Quando ela respondeu sim, havia tanta esperança, tanta certeza em seu olhar que eu e Taj mudamos totalmente nosso pensamento a respeito daquilo tudo e passamos a acreditar que o amor de Sandy tinha passado por perto e que era nossa obrigação encontra-lo estivesse onde ele estivesse, fosse quem ele fosse.

 

14:00 horas… a ladra.

Camila voltou para o estacionamento, ficou observando o carro parado, já havia passado bastante tempo e o dono não voltara, agora sabia que não era uma armadilha, tinha acontecido alguma coisa com aquele homem elegante que ela viu sair do carro. Começou a pensar nele e a sonhar, um homem assim que a amasse, que pudesse tira-la das ruas e ajudar a ela e a seu irmão, de repente a imagem daquele homem foi ficando mais nítida, seu coração começou a disparar e um fio de esperança começou a se fortalecer em se interior. Nunca antes tinha depositado seus desejos em algo ou em alguém e talvez fosse por isto que ela continuava nas ruas, vivendo de restos, sem poder dar um futuro melhor para si mesma e para seu irmão. Tomou uma decisão, uma firme decisão como nunca na vida antes tinha tomado. Iria procurar o dono daquele carro, se ele não voltou talvez alguma coisa tivesse acontecido, iria procurar nos hospitais, e como era uma decisão que nunca tinha tomado antes resolveu fazer uma coisa que nunca tinha feito antes. Iria trocar de roupa, chega de andar suja, de parecer o que ela era uma andarilha para parecer o que ela realmente deveria ser, uma linda mulher. Pensou na moça da floricultura, ela tinha o mesmo manequim que o dela e com certeza teria um vestido para emprestar.  Com estas decisões em mente foi para a floricultura iria encontrar aquele homem e nele depositar seu futuro estivesse onde ele estivesse, fosse quem ele fosse.

14:00 horas… a florista.

Barbara estava atrás do balcão com o olhar fixo na porta de entrada da floricultura, tinha a esperança que a qualquer momento aquele homem iria entrar procurando as fotos e ela iria conhecer um pouco mais sobre ele. Sim, estava ansiosa e curiosa, nunca ninguém havia despertado tanto interesse nela quanto aquele homem. Sem saber que ele era desafio seu pai, sem saber onde ele estaria saiu procurando por ele, e agora mesmo não tendo encontrado, continuava com esperança e com vontade de revê-lo. Sim, definitivamente aquele homem havia despertado nela, algo há muito tempo adormecido, um desejo de lutar por alguém, de procurar por alguém, de se entregar por alguém.

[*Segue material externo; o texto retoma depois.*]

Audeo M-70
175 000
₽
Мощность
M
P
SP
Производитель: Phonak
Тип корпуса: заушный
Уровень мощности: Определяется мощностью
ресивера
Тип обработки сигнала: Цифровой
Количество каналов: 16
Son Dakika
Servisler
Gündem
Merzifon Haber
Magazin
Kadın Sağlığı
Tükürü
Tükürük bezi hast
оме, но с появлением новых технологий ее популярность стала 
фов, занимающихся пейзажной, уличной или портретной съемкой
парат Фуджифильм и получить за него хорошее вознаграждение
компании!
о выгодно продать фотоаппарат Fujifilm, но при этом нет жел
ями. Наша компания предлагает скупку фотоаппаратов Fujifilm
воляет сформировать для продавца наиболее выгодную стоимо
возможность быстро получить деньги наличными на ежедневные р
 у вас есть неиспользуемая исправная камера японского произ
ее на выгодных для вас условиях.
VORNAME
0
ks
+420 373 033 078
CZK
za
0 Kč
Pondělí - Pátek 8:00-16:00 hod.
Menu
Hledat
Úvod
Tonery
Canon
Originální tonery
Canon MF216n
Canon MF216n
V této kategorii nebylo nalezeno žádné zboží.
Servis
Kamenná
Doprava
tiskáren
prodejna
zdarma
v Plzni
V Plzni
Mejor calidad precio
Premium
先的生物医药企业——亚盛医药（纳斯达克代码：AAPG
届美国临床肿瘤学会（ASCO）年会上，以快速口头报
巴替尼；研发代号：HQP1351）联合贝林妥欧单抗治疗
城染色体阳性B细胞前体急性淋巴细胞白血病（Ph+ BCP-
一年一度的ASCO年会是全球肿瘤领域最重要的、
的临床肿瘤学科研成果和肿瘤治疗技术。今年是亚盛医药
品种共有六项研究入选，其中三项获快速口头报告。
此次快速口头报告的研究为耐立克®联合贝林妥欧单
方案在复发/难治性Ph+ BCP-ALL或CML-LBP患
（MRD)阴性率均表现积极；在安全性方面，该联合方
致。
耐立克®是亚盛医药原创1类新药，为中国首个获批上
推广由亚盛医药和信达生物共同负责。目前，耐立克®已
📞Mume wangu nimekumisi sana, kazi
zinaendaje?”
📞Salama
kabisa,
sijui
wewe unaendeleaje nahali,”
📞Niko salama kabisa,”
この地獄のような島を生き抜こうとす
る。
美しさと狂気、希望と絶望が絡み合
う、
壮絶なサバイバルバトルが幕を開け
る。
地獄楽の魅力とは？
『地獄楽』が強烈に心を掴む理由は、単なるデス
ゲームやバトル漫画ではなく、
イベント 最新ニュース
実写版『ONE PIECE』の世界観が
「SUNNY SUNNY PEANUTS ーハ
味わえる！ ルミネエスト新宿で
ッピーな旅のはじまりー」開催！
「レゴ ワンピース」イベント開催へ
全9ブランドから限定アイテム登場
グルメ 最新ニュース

Seu João estava dormindo um soninho costumeiro depois do almoço, a loja estava vazia “igual ao meu coração” pensou Barbara, depois ergueu os ombros e tomou uma decisão, não posso encher a loja, mas posso preencher o vazio do meu coração. Começou a dizer para si mesma “ já esperei demais, assim que meu pai acordar, vou inventar uma desculpa e vou dar uma volta na cidade, talvez encontre com aquele homem novamente” e teve uma ideia, olhar mais ainda para as fotos, para que aquele semblante fique bem nítido em sua mente e na primeira olhada que deu viu que não era preciso olhar tanto. Ele era lindo e aquele sorriso estava mais que nítido em suas lembranças. Só tinha que encontrá-lo e….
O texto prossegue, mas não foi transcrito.